**Exercise**
What lines in the following entries hold the word "Концерт"? Copy each one.

**Dataset extract**

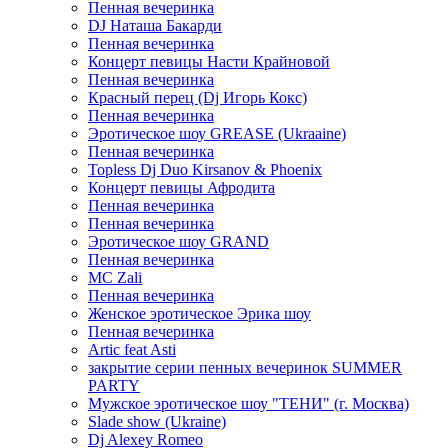
Пенная вечеринка
DJ Наташа Бакарди
Пенная вечеринка
Концерт певицы Насти Крайновой
Пенная вечеринка
Красный перец (Dj Игорь Кокс)
Пенная вечеринка
Эротическое шоу GREASE (Ukraaine)
Пенная вечеринка
Topless Dj Duo Kirsanov & Phoenix
Концерт певицы Афродита
Пенная вечеринка
Пенная вечеринка
Эротическое шоу GRAND
Пенная вечеринка
MC Zali
Пенная вечеринка
Женское эротическое Эрика шоу
Пенная вечеринка
Artic feat Asti
закрытие серии пенных вечеринок SUMMER
PARTY
Мужское эротическое шоу "ТЕНИ" (г. Москва)
Slade show (Ukraine)
Dj Alexey Romeo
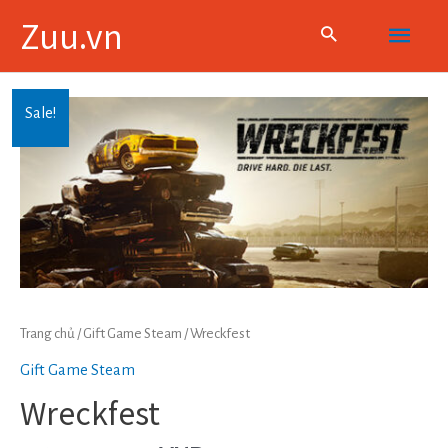
Skip
Main
Zuu.vn
to
content
Menu
Sale!
Trang chủ
/
Gift Game Steam
/ Wreckfest
Gift Game Steam
Wreckfest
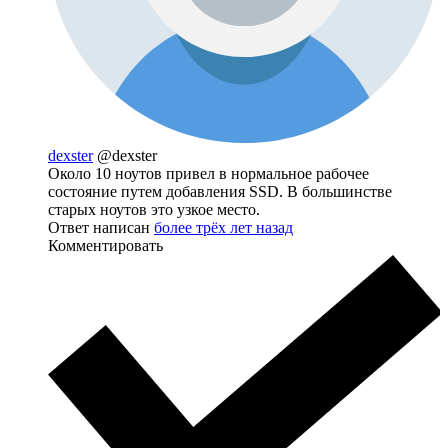
dexster
@dexster
Около 10 ноутов привел в нормальное рабочее
состояние путем добавления SSD. В большинстве
старых ноутов это узкое место.
Ответ написан
более трёх лет назад
Комментировать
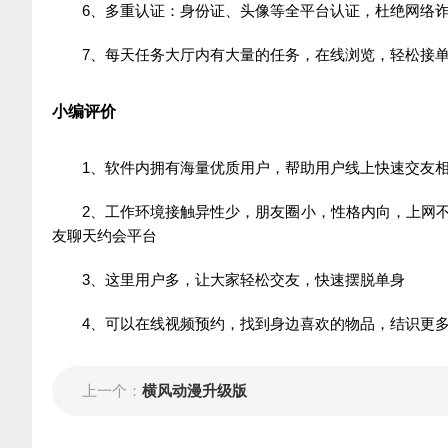
6、多重认证：身份证、头像等全平台认证，杜绝网络
7、每天任务大厅内有大量的任务，在线浏览，轻松接
小编评价
1、软件内拥有海量优质用户，帮助用户线上快速交友
2、工作环境接触异性少，朋友圈小，性格内向，上网
友聊天约会平台
3、这里用户多，让大家轻松交友，快速摆脱单身
4、可以在线视频预约，找到身边喜欢的物品，结识更
上一个：
横风动漫升级版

**Output**
Концерт певицы Насти Крайновой
Концерт певицы Афродита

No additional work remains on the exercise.